Nosso autores brincavam por essas terras com a Crônica, assim fez José de Alencar, desde sua infância e, abraçando-a mais tarde, na sua puberdade. Conferiu-lhe a curiosidade romântica e a sensibilidade inerentes àquela idade. Por isso, caminhou livremente ora escrevendo pela monarquia, ora na política, ora entre donzelas, prostitutas, senhores e escravos. Seu polêmico folhetim ‘Correr da Pena’ era o perambular de um moleque ‘sabido’, agudo na sua origem elitista chamuscada na poça do sangue de um nativo brasileiro.
Machado de Assis veio logo depois e trouxe à Crônica estratégica, a imprevisibilidade, a arma perfeita em que o ‘equívoco’, alimento da ironia, delicia a alma humana e garante a busca pela sagacidade.
Com a Proclamação da República e os escravos libertos veio a guerra sanguinária contra os paraguaios, o mal que uniu a população. O século XX se inicia assim, sob uma nova áurea de otimismo e nacionalismo, rico de histórias, ideais e compromisso com a modernidade. A crônica tem agora um narrador nativo, maduro. O seu espelho reflete uma imagem mais popular, menos elitista, cujo modelo não vem mais do estrangeiro. Os personagens, muitas vezes folclóricos, nascem das histórias simples e reais do povo brasileiro.
A partir daí, a crônica adquire a liberdade de seguir os variados destinos e se torna atemporal, adquire a face de seus autores e não tem mais idade. São trajetórias traçadas segundo a vivência e olhar de cada autor.
- João do Rio, usa a realidade dos fatos e se inaugura na crônica jornalística.
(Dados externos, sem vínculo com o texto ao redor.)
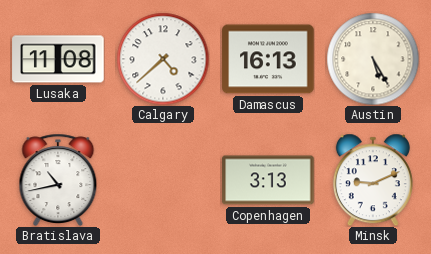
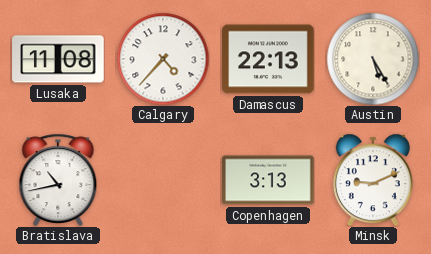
Calgary: 4:38 -> 4:37
Damascus: 16:13 -> 22:13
O cronista descreve e revela tudo que estava escondido, recebendo a alcunha da sociedade da época de ‘maldito‘;
- Lima Barreto, um crítico contundente da hipocrisia na sociedade recebe, em troca, o castigo de ser mal compreendido, sucumbe ao fracasso de público e ao alcoolismo;
- Cecília Meireles, jornalista e educadora acrescenta muito à essa área;
- Rubem Braga, com seu humor corrosivo, usou de sua simplicidade como fórmula para viver sua solidão;
- Carlos Drummond dá asas à sua linguagem poética e não se importa com o ‘metro fixo‘. Se consagra um poeta atemporal e absoluto, humanista por natureza…
A lista de autores é grande nesse período, não consigo trazer todos para cá, mas este século trouxe ao Brasil através da crônica brasileira a expressão de seu povo.
A partir da segunda metade do Século XX, até os dias de hoje, a crônica passou por transformações significativas em seus meios de comunicação. Na era da tecnologia virtual, dos recursos audiovisuais e da internet seus autores se dispersaram.
Já seus amantes, em que me incluo nesse caso, arriscam reviver a alcunha de cronista já que o espaço é livre e, por isso apropriado para o voluntariado que nada depende, sequer de alimento, para a perpetuar a história.